Each type has several properties which characterise the specific type, like givenName or lastName for a Person. The properties start with a lower letter at the beginning in the vocabulary.

The most generic type is Thing. Each other type inherits the properties from one or more other types, e.g: Corporation is a specific type for Organization and defines a new property. Organization itself is a specific type of Thing and inherits the properties of Thing and defines many more properties characterising this type.
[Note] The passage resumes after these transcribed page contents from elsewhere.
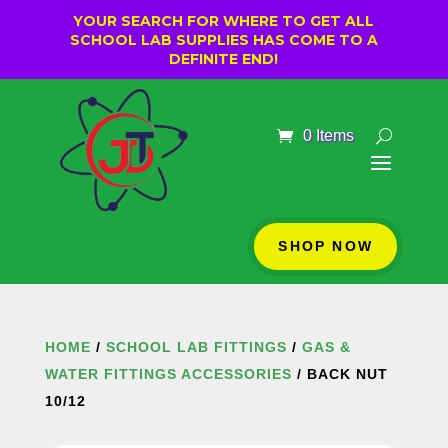
YOUR SEARCH FOR WHERE TO GET ALL
SCHOOL LAB SUPPLIES HAS COME TO A
DEFINITE END!
0 Items
SHOP NOW
HOME
/
SCHOOL LAB FITTINGS
/
GAS &
WATER FITTINGS ACCESSORIES
/ BACK NUT
10/12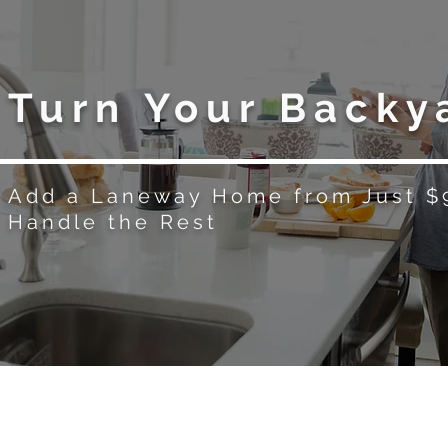
Turn Your Backy
Add a Laneway Home from Just 
Handle the Rest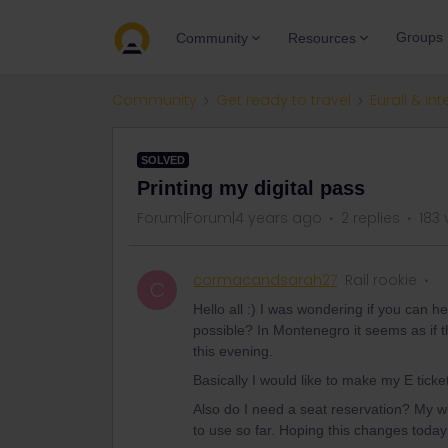
Groups
Community
Resources
Community
Get ready to travel
Eurail & Int
SOLVED
Printing my digital pass
Forum|Forum|4 years ago
2 replies
183 
cormacandsarah27
Rail rookie
C
Hello all :) I was wondering if you can he
possible? In Montenegro it seems as if 
this evening.
Basically I would like to make my E ticket
Also do I need a seat reservation? My w
to use so far. Hoping this changes today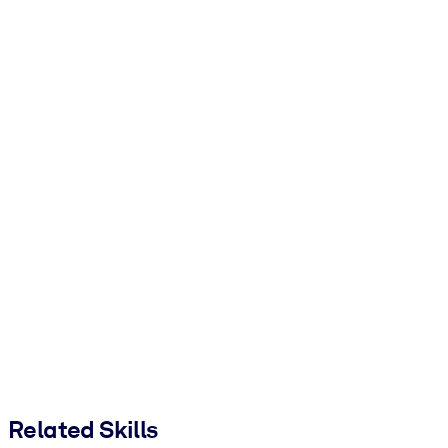
Related Skills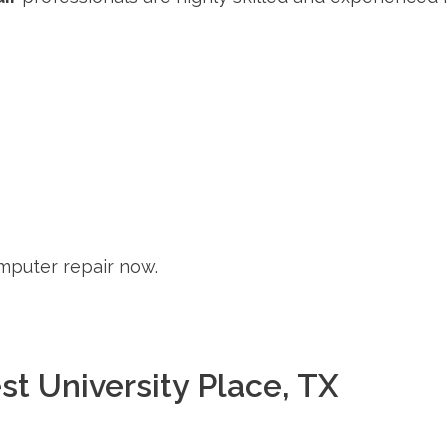
mputer repair now.
st University Place, TX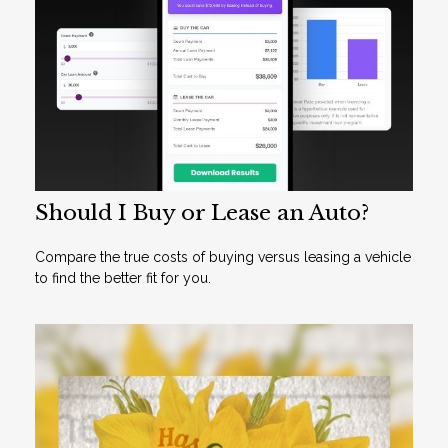
Should I Buy or Lease an Auto?
Compare the true costs of buying versus leasing a vehicle
to find the better fit for you.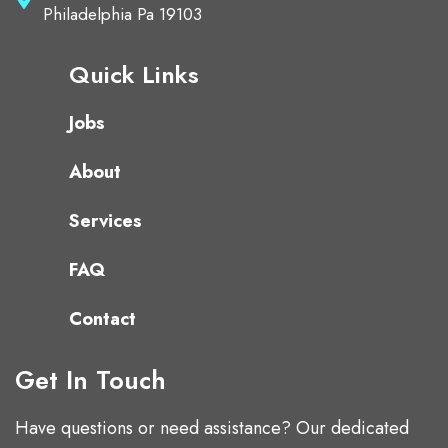
Philadelphia Pa 19103
Quick Links
Jobs
About
Services
FAQ
Contact
Get In Touch
Have questions or need assistance? Our dedicated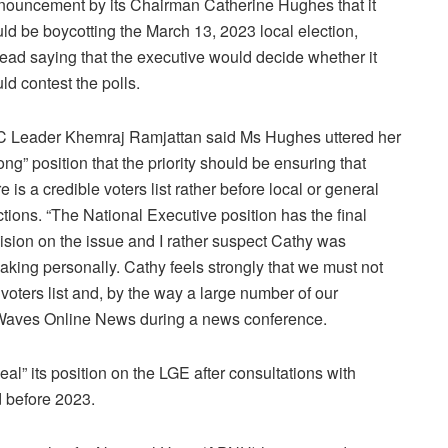
nouncement by its Chairman Catherine Hughes that it
ld be boycotting the March 13, 2023 local election,
tead saying that the executive would decide whether it
ld contest the polls.
 Leader Khemraj Ramjattan said Ms Hughes uttered her
rong” position that the priority should be ensuring that
re is a credible voters list rather before local or general
ctions. “The National Executive position has the final
ision on the issue and I rather suspect Cathy was
aking personally. Cathy feels strongly that we must not
e voters list and, by the way a large number of our
 Waves Online News during a news conference.
l” its position on the LGE after consultations with
d before 2023.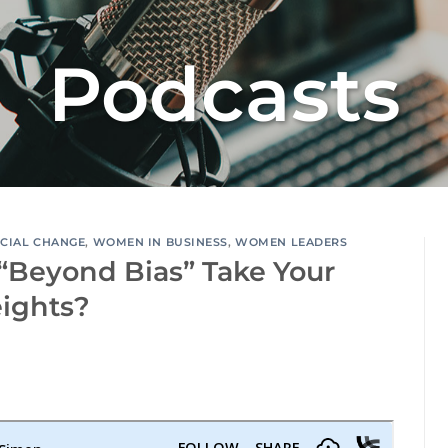
Podcasts
CIAL CHANGE
,
WOMEN IN BUSINESS
,
WOMEN LEADERS
“Beyond Bias” Take Your
eights?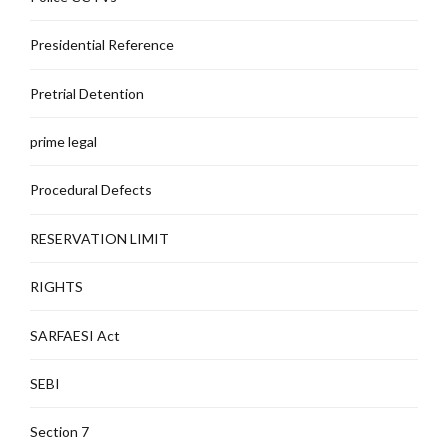
Presidential Reference
Pretrial Detention
prime legal
Procedural Defects
RESERVATION LIMIT
RIGHTS
SARFAESI Act
SEBI
Section 7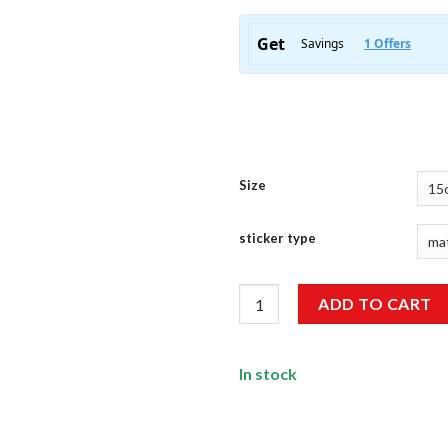
Size
sticker type
Beach Sticker quantity
ADD TO CART
In stock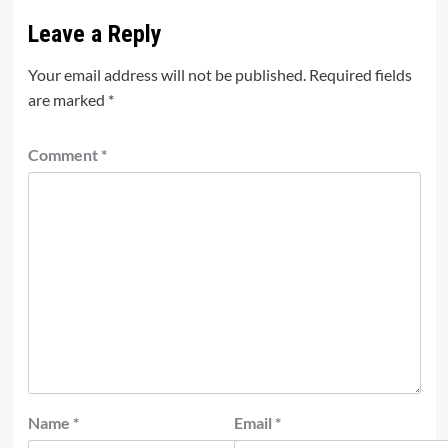
Leave a Reply
Your email address will not be published.
Required fields
are marked
*
Comment
*
Name
*
Email
*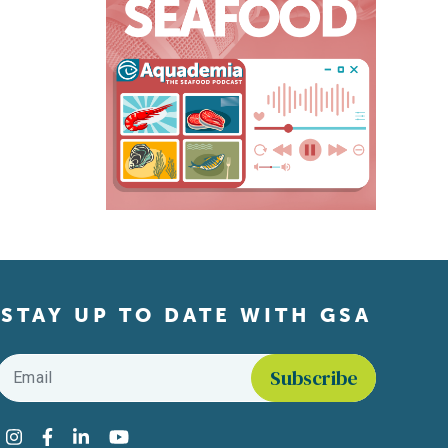
STAY UP TO DATE WITH GSA
Email
*
Find us on social media
Instagram
Facebook
LinkedIn
YouTube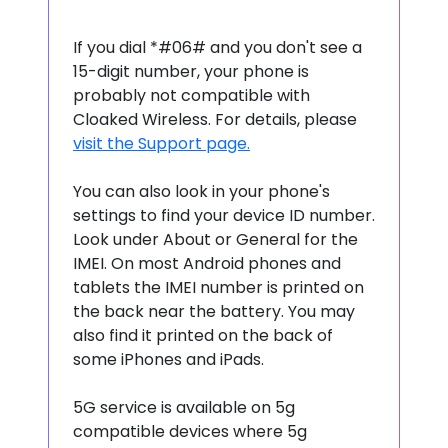
If you dial *#06# and you don't see a
15-digit number, your phone is
probably not compatible with
Cloaked Wireless. For details, please
visit the Support page.
You can also look in your phone's
settings to find your device ID number.
Look under About or General for the
IMEI. On most Android phones and
tablets the IMEI number is printed on
the back near the battery. You may
also find it printed on the back of
some iPhones and iPads.
5G service is available on 5g
compatible devices where 5g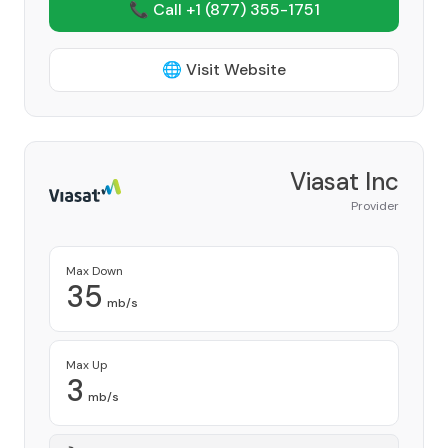
📞 Call +1
(877) 355-1751
🌐 Visit Website
Viasat Inc
Provider
Max Down
35
mb/s
Max Up
3
mb/s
You can retrieve the information about a type or property from the URL https://schema.org/ followed by the term name. (e.g. https://schema.org/Person) or the name of the property (e.g. https://schema.org/givenName).

Models

This extension provides model classes for each type under the PHP namespace \Brotkrueml\Schema\Model\Type. For example, the type Thing is mapped to the model \Brotkrueml\Schema\Model\Type\Thing, which knows about the according schema.org properties. A property value can be set with an according method:

$thing = \Brotkrueml\Schema\Type\TypeFactory::createType('Thing');
$thing->setProperty('name', 'A thing');

The schema manager connects the type models to the page and is responsible for generating the markup on the web page:

$schemaManager = TYPO3\CMS\Core\Utility\GeneralUtility::makeInstance(
   \Brotkrueml\Schema\Manager\SchemaManager::class
);
$schemaManager->addType($thing);

The chapter Using The API describes in-depth how to use the models and the schema manager.

Note

The models were generated from the schema.org definition and will be updated as the standard evolves.

View helpers

For usage in Fluid templates, each type is mapped to a view helper in the schema:type namespace. You assign the type properties as view helper arguments, e.g.:

<schema:type.thing name="A thing"/>

The view helpers can be nested into each other.

The chapter Using the view helpers explains the usage of the view helpers in detail.

Note

The view helpers were generated from the schema.org definition and will be updated as the standard evolves.